Jane Van Ryan writes about the potential of jobs for domestic natural gas production on API’s Energy Tomorrow blog: “With more than 15 million Americans unemployed today, the industry can help, Larry [Nichols] said. To cite an example, he pointed to the jobs expected to be generated by Marcellus Shale development in Pennsylvania. According to a Penn State study, natural gas drilling and production could create 175,000 new jobs in Pennsylvania alone during the next ten years.”
Every business has deterrents preventing job creation, such as excessive regulation, punitive tax rates, and an uncertain future, as the Congress toys with health care reform and cap-and-trade legislation, both of which will increase the regulatory and tax burdens on businesses at a time when everyone acknowledges the need to create jobs. A good first step would be to reduce taxes and regulations on business, and stop scaring them with threats contained in the health care and energy legislation.

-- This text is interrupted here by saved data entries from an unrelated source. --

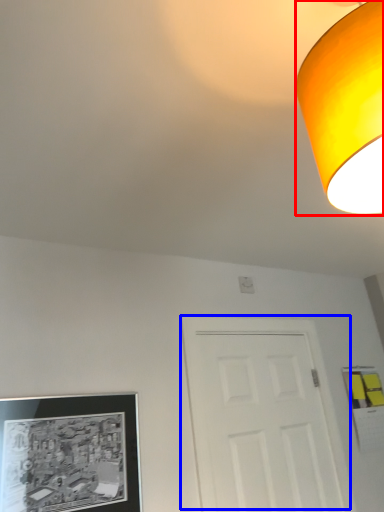 Question: Among these objects, which one is nearest to the camera, lamp (highlighted by a red box) or door (highlighted by a blue box)?

Choices:
 (A) lamp
 (B) door

Answer: (A) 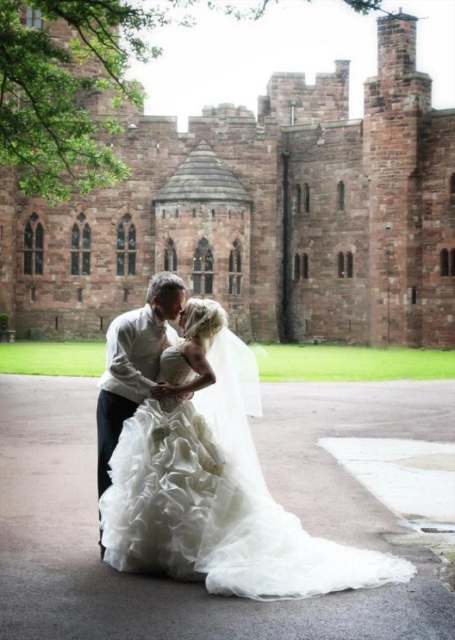 Question: Considering the relative positions of white tulle dress at center and matte white shirt at center in the image provided, where is white tulle dress at center located with respect to matte white shirt at center?

Choices:
 (A) left
 (B) right

Answer: (B)

Question: Which of the following is the farthest from the observer?

Choices:
 (A) (136, 385)
 (B) (242, 349)

Answer: (B)

Question: From the image, what is the correct spatial relationship of white tulle dress at center in relation to matte white shirt at center?

Choices:
 (A) below
 (B) above

Answer: (A)

Question: Is reddish-brown stone castle at center further to camera compared to white tulle dress at center?

Choices:
 (A) yes
 (B) no

Answer: (A)

Question: Which point is farther from the camera taking this photo?

Choices:
 (A) (211, 193)
 (B) (126, 380)
 (C) (242, 381)

Answer: (A)

Question: Which of the following is the farthest from the observer?

Choices:
 (A) matte white shirt at center
 (B) reddish-brown stone castle at center

Answer: (B) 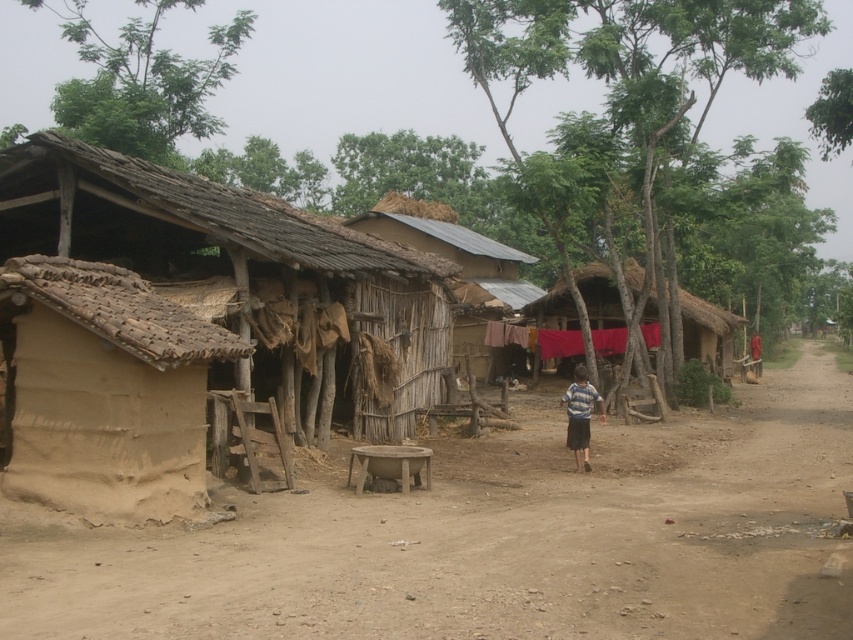 Does brown dirt field at center come behind thatched wood hut at center?

No, brown dirt field at center is in front of thatched wood hut at center.

Measure the distance between point (717, 554) and camera.

Point (717, 554) and camera are 7.86 meters apart.

You are a GUI agent. You are given a task and a screenshot of the screen. Output one action in this format:
    pyautogui.click(x=<x>, y=<y>)
    Task: Click on the brown dirt field at center
    This screenshot has height=640, width=853.
    Given the screenshot: What is the action you would take?
    pyautogui.click(x=491, y=538)

Can you confirm if thatched wood hut at center is positioned above brown wooden stool at center?

Yes.

Is point (424, 227) positioned behind point (402, 481)?

Yes, point (424, 227) is behind point (402, 481).

Is point (416, 244) positioned after point (409, 467)?

Yes, point (416, 244) is behind point (409, 467).

Where is `thatched wood hut at center`? thatched wood hut at center is located at coordinates (459, 264).

Is thatched straw hut at center wider than striped fabric shirt at center?

Correct, the width of thatched straw hut at center exceeds that of striped fabric shirt at center.

Between thatched straw hut at center and striped fabric shirt at center, which one is positioned higher?

thatched straw hut at center is higher up.

What do you see at coordinates (708, 332) in the screenshot? I see `thatched straw hut at center` at bounding box center [708, 332].

This screenshot has width=853, height=640. I want to click on thatched straw hut at center, so click(x=708, y=332). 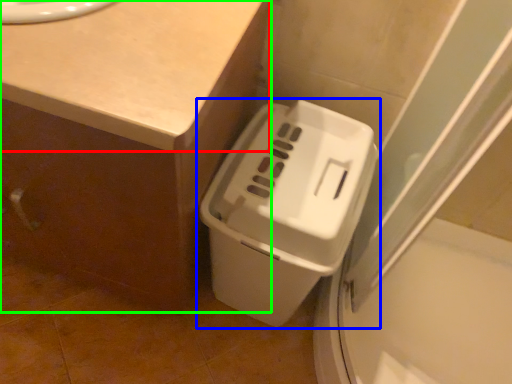 Question: Estimate the real-world distances between objects in this image. Which object is farther from counter top (highlighted by a red box), waste container (highlighted by a blue box) or counter (highlighted by a green box)?

Choices:
 (A) waste container
 (B) counter

Answer: (A) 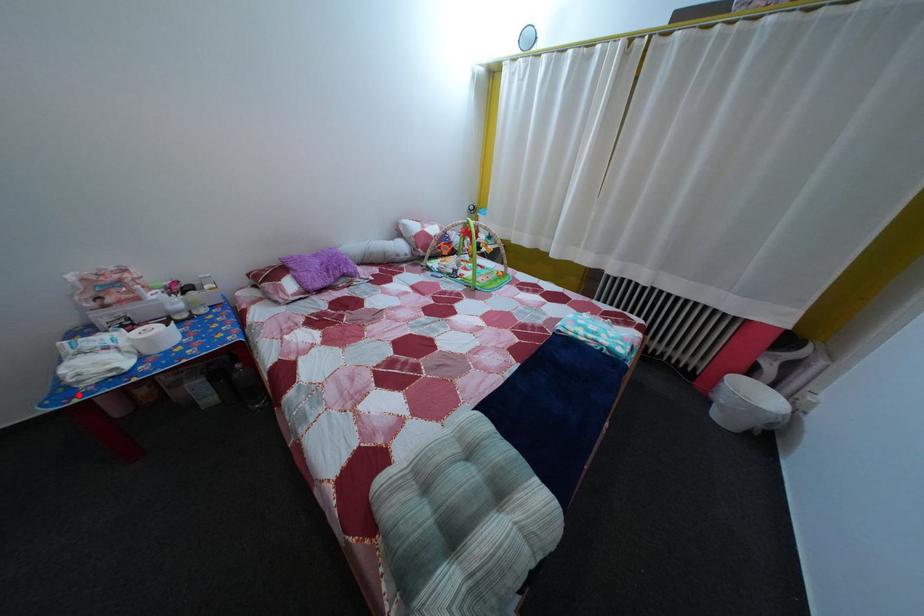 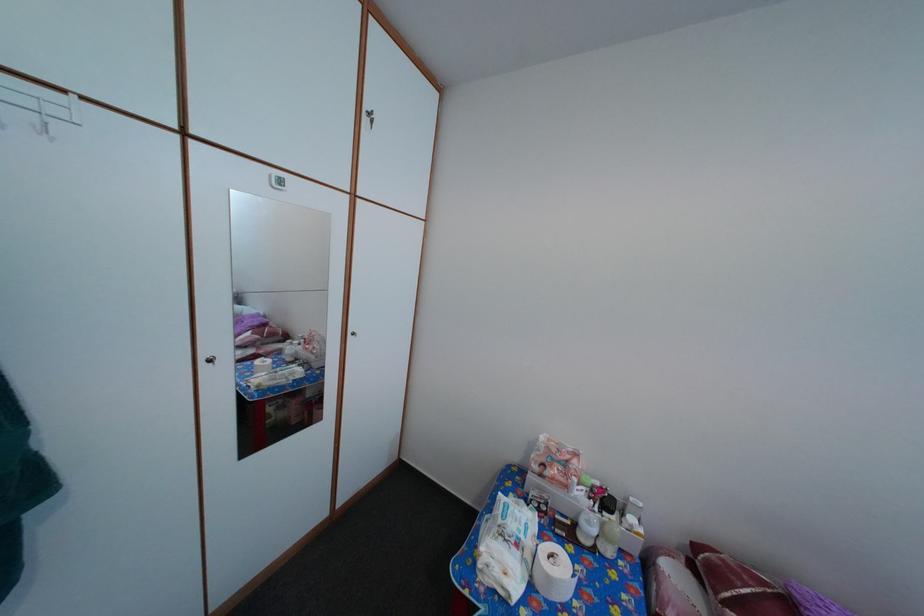 Question: I am providing you with two images of the same scene from different viewpoints. Image1 has a red point marked. In image2, the corresponding 3D location appears at what relative position? Reply with the corresponding letter.

Choices:
 (A) Closer
 (B) Farther

Answer: (B) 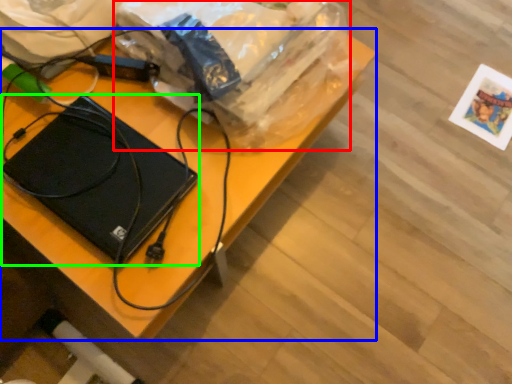 Question: Which object is positioned closest to grocery bag (highlighted by a red box)? Select from desk (highlighted by a blue box) and laptop (highlighted by a green box).

Choices:
 (A) desk
 (B) laptop

Answer: (A) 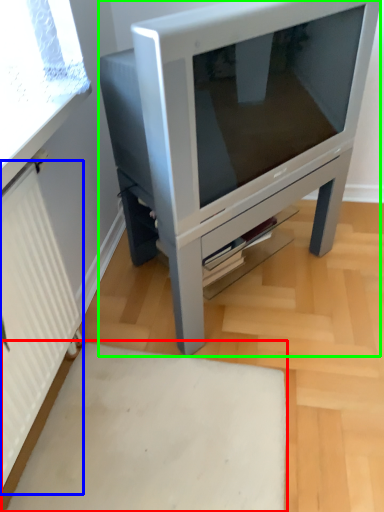 Question: Estimate the real-world distances between objects in this image. Which object is farther from plain (highlighted by a red box), radiator (highlighted by a blue box) or furniture (highlighted by a green box)?

Choices:
 (A) radiator
 (B) furniture

Answer: (B) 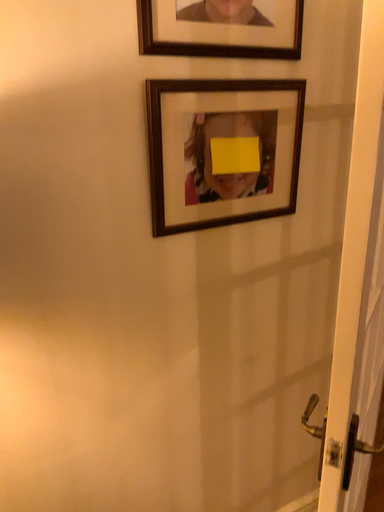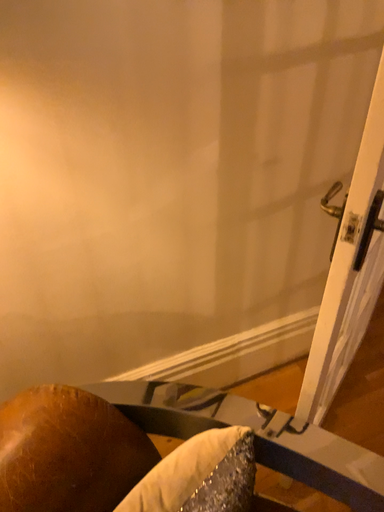 Question: Which way did the camera rotate in the video?

Choices:
 (A) rotated upward
 (B) rotated downward

Answer: (B) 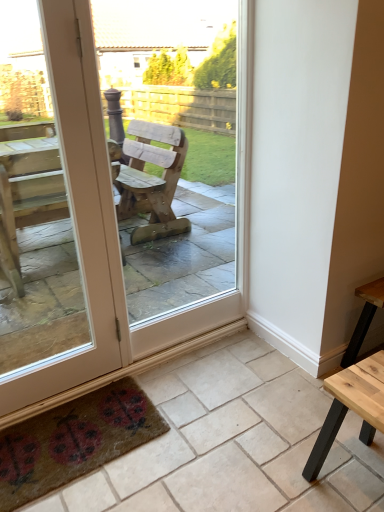 The height and width of the screenshot is (512, 384). I want to click on unoccupied space behind light brown wooden table at lower right, so click(x=312, y=420). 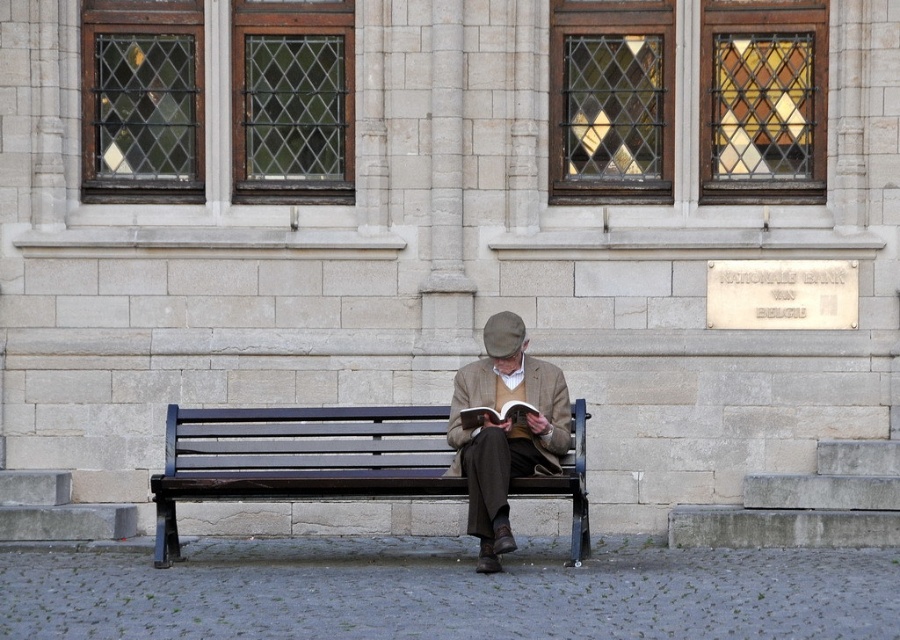 Who is positioned more to the right, silver metallic plaque at center right or hardcover book at center?

From the viewer's perspective, silver metallic plaque at center right appears more on the right side.

Can you confirm if silver metallic plaque at center right is wider than hardcover book at center?

Correct, the width of silver metallic plaque at center right exceeds that of hardcover book at center.

Image resolution: width=900 pixels, height=640 pixels. What do you see at coordinates (781, 294) in the screenshot?
I see `silver metallic plaque at center right` at bounding box center [781, 294].

At what (x,y) coordinates should I click in order to perform the action: click on silver metallic plaque at center right. Please return your answer as a coordinate pair (x, y). The image size is (900, 640). Looking at the image, I should click on (781, 294).

Is dark brown wood bench at center behind hardcover book at center?

Yes, dark brown wood bench at center is further from the viewer.

Is point (199, 438) positioned before point (483, 410)?

No, it is not.

In order to click on dark brown wood bench at center in this screenshot , I will do `click(298, 458)`.

Is matte brown jacket at center thinner than silver metallic plaque at center right?

Correct, matte brown jacket at center's width is less than silver metallic plaque at center right's.

Does point (493, 499) lie in front of point (853, 269)?

Yes, it is.

Between point (473, 496) and point (807, 323), which one is positioned behind?

The point (807, 323) is more distant.

The image size is (900, 640). In order to click on matte brown jacket at center in this screenshot , I will do `click(504, 429)`. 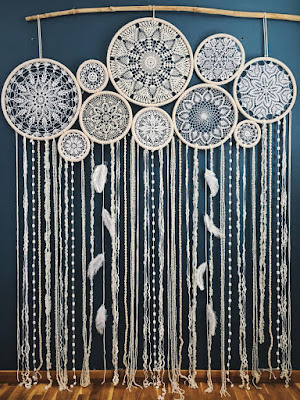 Identify the location of hardwood floor. The width and height of the screenshot is (300, 400). (77, 387), (29, 393), (105, 388), (189, 396), (271, 392), (285, 386). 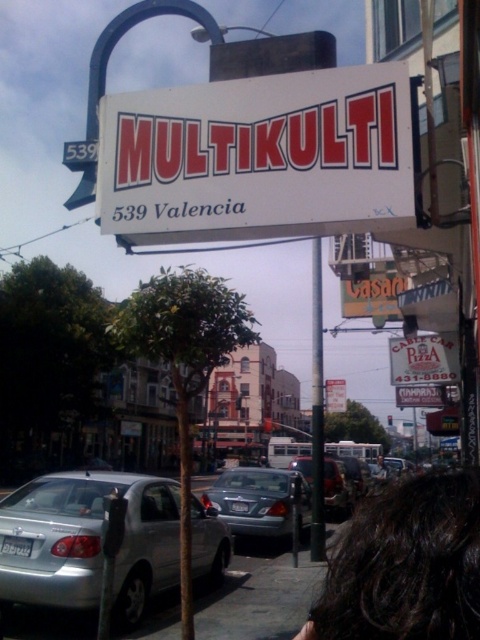 Question: Which point appears farthest from the camera in this image?

Choices:
 (A) (443, 541)
 (B) (237, 520)
 (C) (334, 472)
 (D) (57, 602)

Answer: (C)

Question: Can you confirm if white paper sign at center is positioned below matte silver sedan at center?

Choices:
 (A) yes
 (B) no

Answer: (B)

Question: Can you confirm if dark hair at lower right is thinner than brown leather jacket at lower right?

Choices:
 (A) yes
 (B) no

Answer: (A)

Question: Among these objects, which one is farthest from the camera?

Choices:
 (A) metallic silver sedan at center
 (B) brown leather jacket at lower right

Answer: (B)

Question: Is white plastic sign at center positioned before dark hair at lower right?

Choices:
 (A) yes
 (B) no

Answer: (B)

Question: Which object is farther from the camera taking this photo?

Choices:
 (A) white paper sign at center
 (B) silver metallic car at lower left
 (C) white plastic sign at center

Answer: (A) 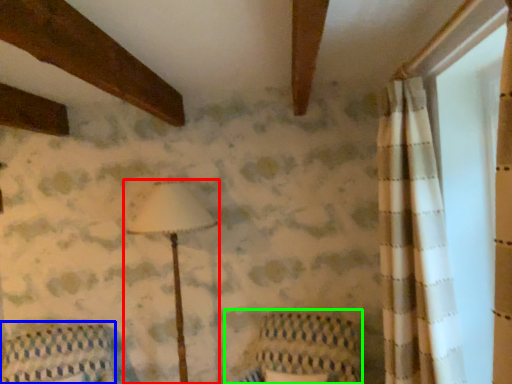 Question: Based on their relative distances, which object is farther from lamp (highlighted by a red box)? Choose from furniture (highlighted by a blue box) and armchair (highlighted by a green box).

Choices:
 (A) furniture
 (B) armchair

Answer: (A) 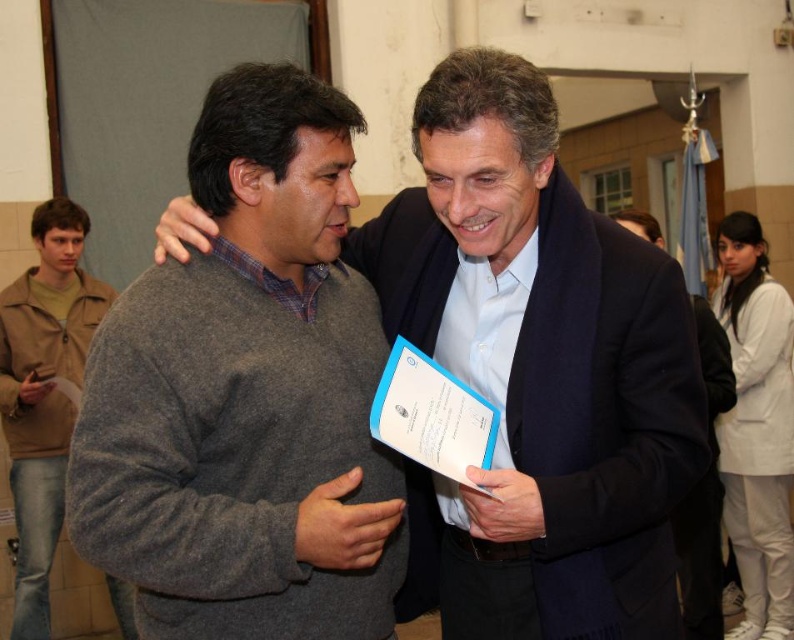 Consider the image. Who is more distant from viewer, (205, 160) or (505, 152)?

The point (205, 160) is more distant.

Identify the location of gray wool sweater at left. The width and height of the screenshot is (794, 640). (247, 394).

The width and height of the screenshot is (794, 640). Find the location of `gray wool sweater at left`. gray wool sweater at left is located at coordinates (247, 394).

This screenshot has width=794, height=640. I want to click on gray wool sweater at left, so click(247, 394).

Can you confirm if gray wool sweater at center is thinner than brown leather jacket at left?

Incorrect, gray wool sweater at center's width is not less than brown leather jacket at left's.

Is gray wool sweater at center above brown leather jacket at left?

Yes.

Does point (500, 461) lie in front of point (45, 256)?

Yes.

Find the location of a particular element. gray wool sweater at center is located at coordinates (538, 372).

Who is more forward, [149,301] or [91,321]?

Point [149,301]

Which is in front, point (79, 508) or point (58, 307)?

However, the oil and gas industry faces additional hurdles in a regulatory environment that makes the most likely places for new oil and gas reserves to be found off limits to exploration and further hinders exploration with an expensive and cumbersome leasing system.
President Obama could have saved himself a lot of time and the nation a lot of money by holding the Jobs Summit with Larry Nichols and a Jack Gerard. But that wouldn’t have given him the photo ops and PR advantage he so desperately seeks at every turn.
With the sort of potential that Larry Nichols points to in Pennsylvania, and the other potential jobs associated with increased oil and gas exploration both on shore and off shore, for heaven’s sake lift the drilling moratoria and eliminate excessive regulations that prevent both job creation and ending our dependency on foreign oil.